Web services have always been sold as a way to share data among organizations: An enterprise can selectively open internal systems to customers, partners, and suppliers, automating transactions that once required human intervention. While most businesses have so far steered clear, keeping Web services tucked safely behind the firewall, the growth of service-oriented architecture and the emergence of Web 2.0 look set to change that.
Will the rewards be worth the risks of exposing internal services to the Web? It's not helping that interoperability woes are exacerbated by the immaturity of SOA security standards.

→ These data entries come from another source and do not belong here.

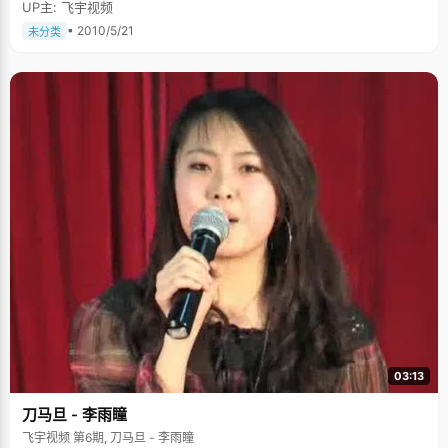
UP主: 飞宇视频
• 2010/5/21
未分类
03:13
刀马旦 - 李雨瞳
飞宇视频 第6期, 刀马旦 - 李雨瞳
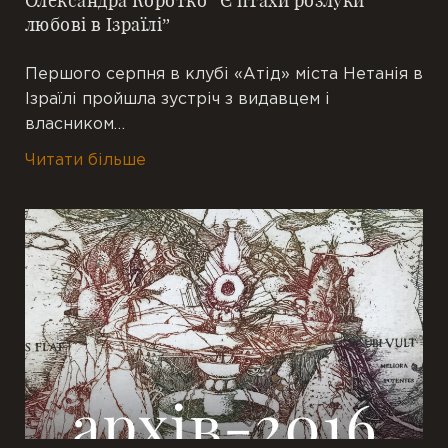
Олександра Коротко “Є птахи розлуки
любові в Ізраїлі”
Першого серпня в клубі «Атід» міста Нетанія в
Ізраїлі пройшла зустріч з видавцем і
власником…
Читати більше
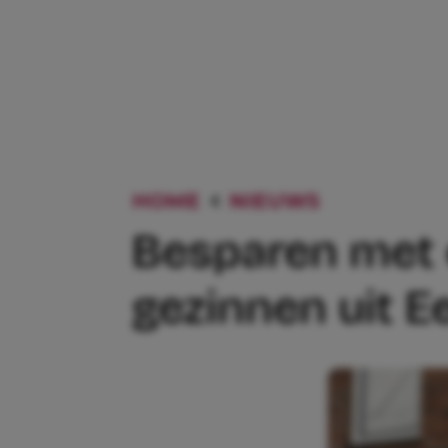
HOME
NIEUWS
BESPAREN 
Besparen met e
gezinnen uit E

To lock down a large Web services network involving multiple enterprises, everyone must agree on technologies, even security policies: There's no use demanding that your employees use biometrics and physical tokens if a partner's staff accesses the system with weak passwords.
Before buying the elements of SOA security, do your homework, because the market is in flux. On balance, the movement we're seeing is good news for IT because it means more choices and potentially fewer vendors to deal with. But it also makes buying decisions a lot more complex.
For example, Web services exposed to the Internet need XML firewalls, also known as SOA security gateways. However, this product category is disappearing thanks to ongoing SOA consolidation.
Meanwhile, with XML firewall functionality rolled into everything from management platforms to core switches, what kind of product to use--even basic decisions such as whether to use hardware or software--will depend on the scale and predicted growth of each enterprise's Web services, as well as any existing SOA infrastructure. Virtualization adds yet another twist.